Network Connectivity--Information Freshness Tradeoff in Information Dissemination Over Networks
Arunabh Srivastava, Sennur Ulukus
TL;DR
This work studies the timeliness of information diffusion in gossip networks through the version age metric, bridging the gap between highly connected and sparsely connected topologies. It introduces tightened recursive bounds on the age of a connected set and applies them to structured graphs—2D grids, generalized rings, and hypercubes—revealing how network geometry governs information freshness. The results uncover a connectivity-information freshness tradeoff, deriving explicit scaling laws (e.g., $v_1=O(n^{1/2})$ vs $O(n^{1/3})$ for grids, and $O(\log n)$ for hypercubes under certain regimes) and providing numerical validation across topologies. The findings offer design guidance for decentralized networks, indicating how choosing topology and connectivity levels impacts the timeliness of updates in time-critical applications.
Abstract
We consider a gossip network consisting of a source generating updates and $n$ nodes connected according to a given graph structure. The source keeps updates of a process, that might be generated or observed, and shares them with the gossiping network.

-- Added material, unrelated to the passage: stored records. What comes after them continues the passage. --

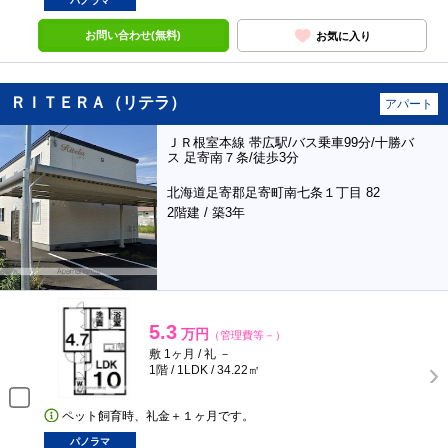
パノラマ
お問い合わせ(無料)
お気に入り
ＲＩＴＥＲＡ（リテラ）
アパート
ＪＲ根室本線 帯広駅/バス乗車99分/十勝バ
ス 足寄南７条/徒歩3分
北海道足寄郡足寄町南七条１丁目 82
2階建 / 築3年
5.3
万円
（管理費等－）
敷 1ヶ月 / 礼 －
1階 / 1LDK / 34.22㎡
ペット飼育時、礼金＋１ヶ月です。
パノラマ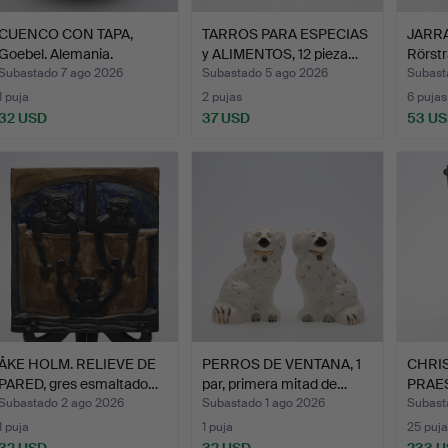
CUENCO CON TAPA,
TARROS PARA ESPECIAS
JARRA
Goebel. Alemania.
y ALIMENTOS, 12 pieza…
Rörstr
Subastado 7 ago 2026
Subastado 5 ago 2026
Subast
1 puja
2 pujas
6 pujas
32 USD
37 USD
53 U
ÅKE HOLM. RELIEVE DE
PERROS DE VENTANA, 1
CHRI
PARED, gres esmaltado…
par, primera mitad de…
PRAE
JARRO
Subastado 2 ago 2026
Subastado 1 ago 2026
Subast
1 puja
1 puja
25 puja
32 USD
32 USD
233 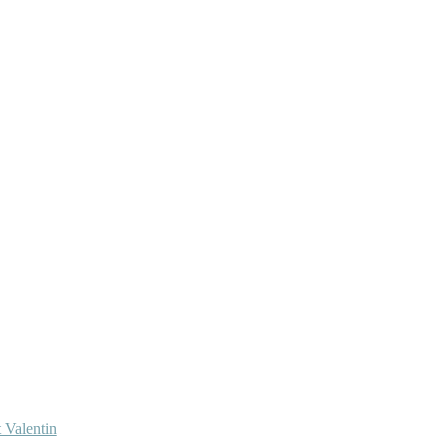
 Valentin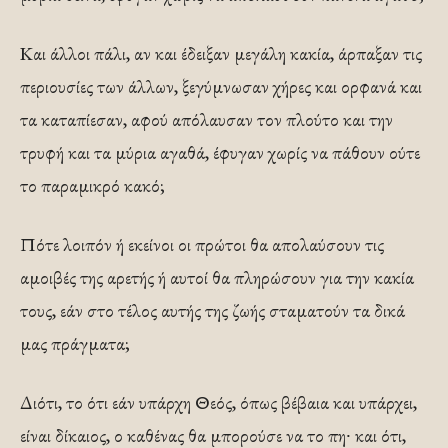
Και άλλοι πάλι, αν και έδειξαν μεγάλη κακία, άρπαξαν τις
περιουσίες των άλλων, ξεγύμνωσαν χήρες και ορφανά και
τα καταπίεσαν, αφού απόλαυσαν τον πλούτο και την
τρυφή και τα μύρια αγαθά, έφυγαν χωρίς να πάθουν ούτε
το παραμικρό κακό;
Πότε λοιπόν ή εκείνοι οι πρώτοι θα απολαύσουν τις
αμοιβές της αρετής ή αυτοί θα πληρώσουν για την κακία
τους, εάν στο τέλος αυτής της ζωής σταματούν τα δικά
μας πράγματα;
Διότι, το ότι εάν υπάρχη Θεός, όπως βέβαια και υπάρχει,
είναι δίκαιος, ο καθένας θα μπορούσε να το πη∙ και ότι,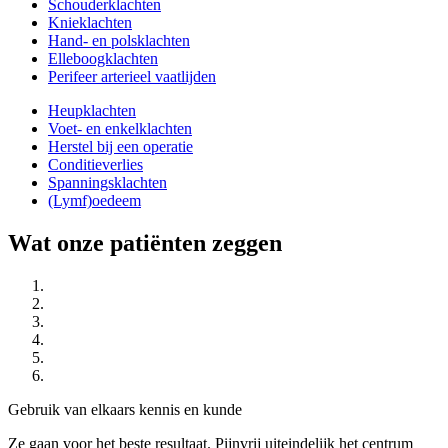
Schouderklachten
Knieklachten
Hand- en polsklachten
Elleboogklachten
Perifeer arterieel vaatlijden
Heupklachten
Voet- en enkelklachten
Herstel bij een operatie
Conditieverlies
Spanningsklachten
(Lymf)oedeem
Wat onze patiënten zeggen
Gebruik van elkaars kennis en kunde
Ze gaan voor het beste resultaat. Pijnvrij uiteindelijk het centrum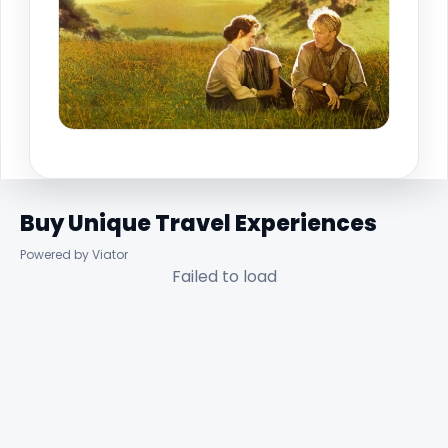
Buy Unique Travel Experiences
Powered by Viator
Failed to load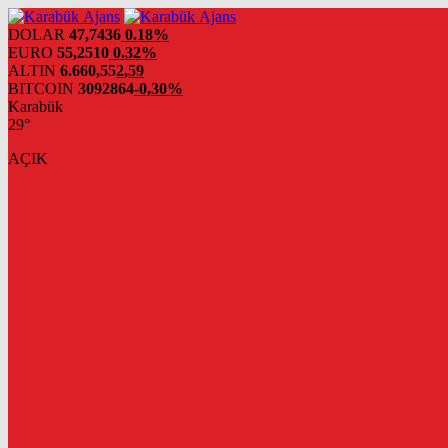
DOLAR
47,7436
0.18%
EURO
55,2510
0.32%
ALTIN
6.660,55
2,59
BITCOIN
3092864
-0,30%
Karabük
29°
AÇIK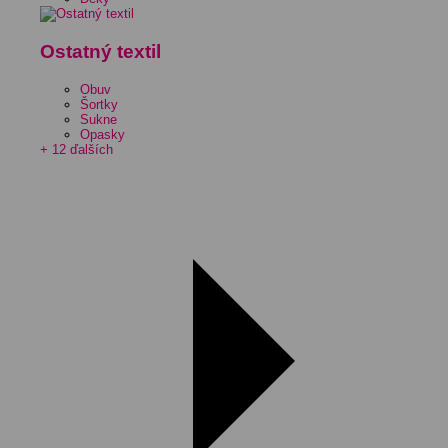
Ostatný textil
Obuv
Šortky
Sukne
Opasky
+ 12 ďalších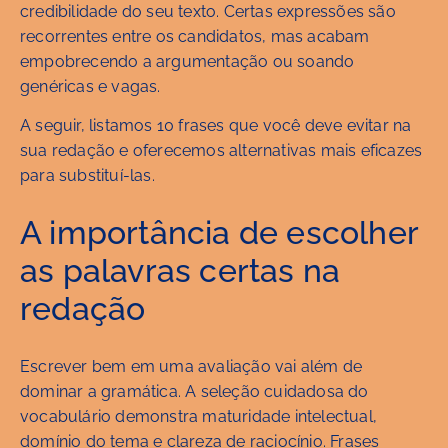
credibilidade do seu texto. Certas expressões são
recorrentes entre os candidatos, mas acabam
empobrecendo a argumentação ou soando
genéricas e vagas.
A seguir, listamos 10 frases que você deve evitar na
sua redação e oferecemos alternativas mais eficazes
para substituí-las.
A importância de escolher
as palavras certas na
redação
Escrever bem em uma avaliação vai além de
dominar a gramática. A seleção cuidadosa do
vocabulário demonstra maturidade intelectual,
domínio do tema e clareza de raciocínio. Frases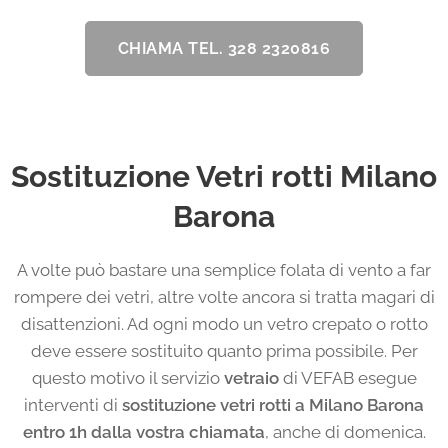
CHIAMA TEL. 328 2320816
Sostituzione Vetri rotti Milano
Barona
A volte può bastare una semplice folata di vento a far
rompere dei vetri, altre volte ancora si tratta magari di
disattenzioni. Ad ogni modo un vetro crepato o rotto
deve essere sostituito quanto prima possibile. Per
questo motivo il servizio
vetraio
di VEFAB esegue
interventi di
sostituzione vetri rotti a Milano Barona
entro 1h dalla vostra chiamata
, anche di domenica.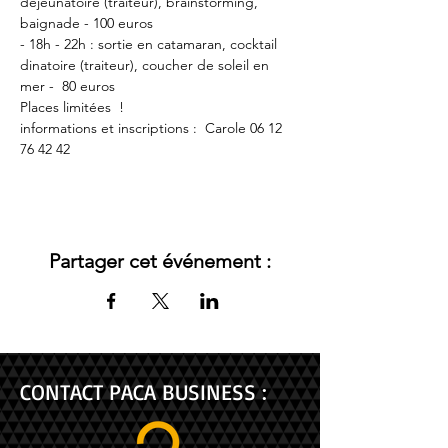
déjeunatoire (traiteur), brainstorming, 
baignade - 100 euros
- 18h - 22h : sortie en catamaran, cocktail 
dinatoire (traiteur), coucher de soleil en 
mer -  80 euros
Places limitées  !
informations et inscriptions :  Carole 06 12 
76 42 42
Partager cet événement :
CONTACT PACA BUSINESS :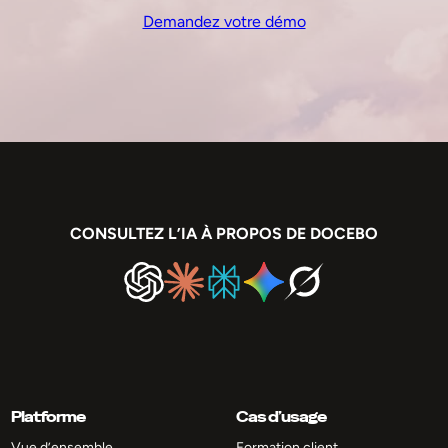
Demandez votre démo
CONSULTEZ L’IA À PROPOS DE DOCEBO
Platforme
Cas d’usage
Vue d’ensemble
Formation client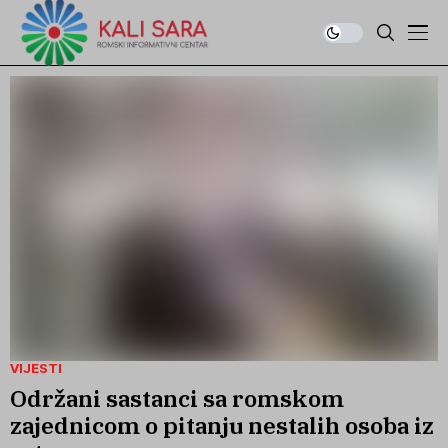
VIJESTI
Održani sastanci sa romskom
zajednicom o pitanju nestalih osoba iz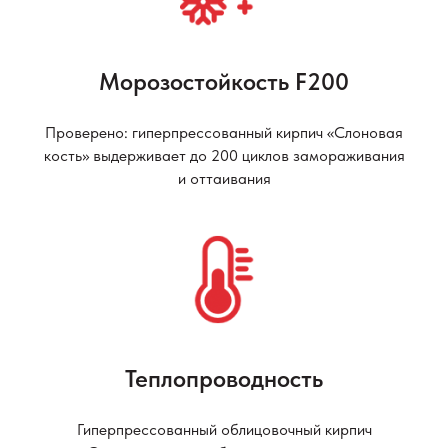
Морозостойкость F200
Проверено: гиперпрессованный кирпич «Слоновая
кость» выдерживает до 200 циклов замораживания
и оттаивания
Теплопроводность
Гиперпрессованный облицовочный кирпич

The nodes in the network communicate with their neighbors and disseminate these version updates using a push-style gossip strategy. We use the version age metric to quantify the timeliness of information at the nodes. We first find an upper bound for the average version age for a set of nodes in a general network. Using this, we find the average version age scaling of a node in several network graph structures, such as two-dimensional grids, generalized rings and hyper-cubes. Prior to our work, it was known that when $n$ nodes are connected on a ring the version age scales as $O(n^{\frac{1}{2}})$, and when they are connected on a fully-connected graph the version age scales as $O(\log n)$. Ours is the first work to show an age scaling result for a connectivity structure other than the ring and the fully-connected network, which constitute the two extremes of network connectivity. Our work helps fill the gap between these two extremes by analyzing a large variety of graphs with intermediate connectivity, thus providing insight into the relationship between the connectivity structure of the network and the version age, and uncovering a network connectivity--information freshness tradeoff.